Looking to the Future
To date, 89 principals have completed WI-ULI. Initial evaluations of the program have been positive, with nearly all participants surveyed reporting that the institute has positively affected their practice. The state has committed to funding and supporting the institute for the next ten years. Meantime, there are lessons in Wisconsin’s experience for other states.
“Myles Horton (an educator and activist during the Civil Rights Movement) said, ‘It’s a hard truth, harder to live by than the golden rule: the people who have the problem likely have the solution,’” says Mary Dean Barringer, a consultant on the project. “The [state education agency] put money out there and said, ‘We’re going to learn from the people who have the problem; can we create a situation where they’re allowed to come up with a solution?’”
The agency did just that by convening the districts who were calling for improved professional development for principals to not just inform, but lead on the development of a solution.

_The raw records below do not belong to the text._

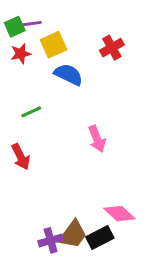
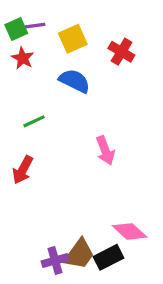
yellow square: (54, 45) -> (73, 39), moved
red cross: (112, 48) -> (121, 52), turned -30
red star: (21, 54) -> (23, 58), turned -30
red arrow: (21, 157) -> (23, 170), turned 55

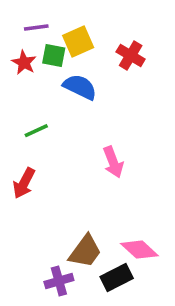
green square: (16, 29) -> (54, 55), moved, turned 35
brown trapezoid: (79, 254) -> (85, 251), moved

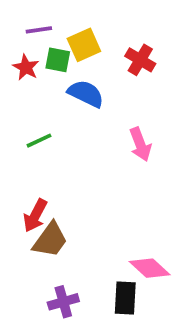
pink arrow: (113, 162) -> (140, 144), moved
red arrow: (24, 183) -> (35, 216), moved
brown trapezoid: (85, 251) -> (50, 240), moved
black rectangle: (117, 277) -> (125, 298), turned -60

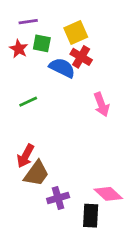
yellow square: (84, 45) -> (76, 32), moved
red cross: (140, 60) -> (81, 57), moved
purple cross: (63, 302) -> (58, 198), moved

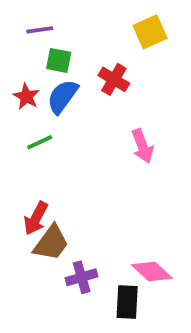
yellow square: (76, 32) -> (150, 32), moved
red star: (19, 49) -> (26, 97), moved
blue semicircle: (62, 68) -> (63, 97), moved, turned -80

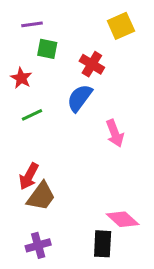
blue semicircle: (63, 97) -> (80, 98), moved
pink arrow: (142, 146) -> (115, 133), moved
purple cross: (82, 277) -> (38, 245), moved

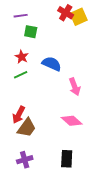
red cross: (92, 64) -> (66, 13), moved
red star: (21, 78) -> (22, 57), moved
blue semicircle: (80, 98) -> (52, 64), turned 78
pink diamond: (123, 219) -> (72, 121), moved

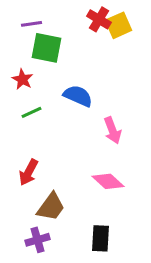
green square: (31, 32) -> (46, 48), size x1.5
red star: (22, 57) -> (23, 79), moved
brown trapezoid: (27, 128) -> (51, 207), moved

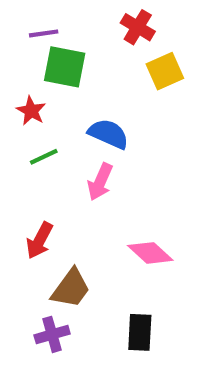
yellow square: (118, 25) -> (165, 71), moved
pink arrow: (112, 130) -> (100, 182), moved, turned 45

As for the future of WI-ULI and principal development in Wisconsin, members of the team have a range of hopes and goals that include the desire to see similar programs implemented for rural and suburban districts.
Additionally, Anderson would like to see formalized processes for participating principals to communicate with the state department about inequities in policy and practice. This would help provide principals with assurance that their work matters, she said, and help ensure that they are changing what needs to be changed so their students can thrive in school.
“The ultimate goal is to create better student achievement,” Gallien says of his hopes for the institute’s lasting effects. “And enhance school culture as well.”